REQUIRED ACTION: After locating the line that contains "recycling and/or" in the listing below, write out that line and every following line exactly, with no other output.
##### GIVEN ENTRIES
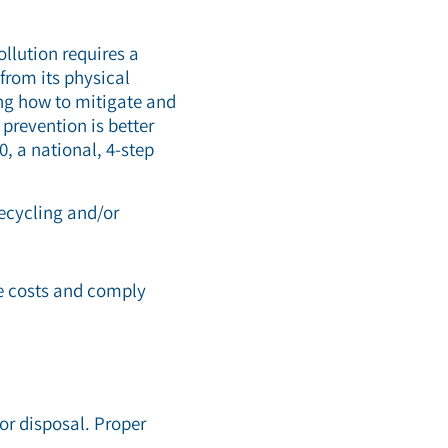
llution requires a
from its physical
ing how to mitigate and
prevention is better
0, a national, 4-step
recycling and/or
ce costs and comply
or disposal. Proper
##########
TASK SOLUTION:
recycling and/or
ce costs and comply
or disposal. Proper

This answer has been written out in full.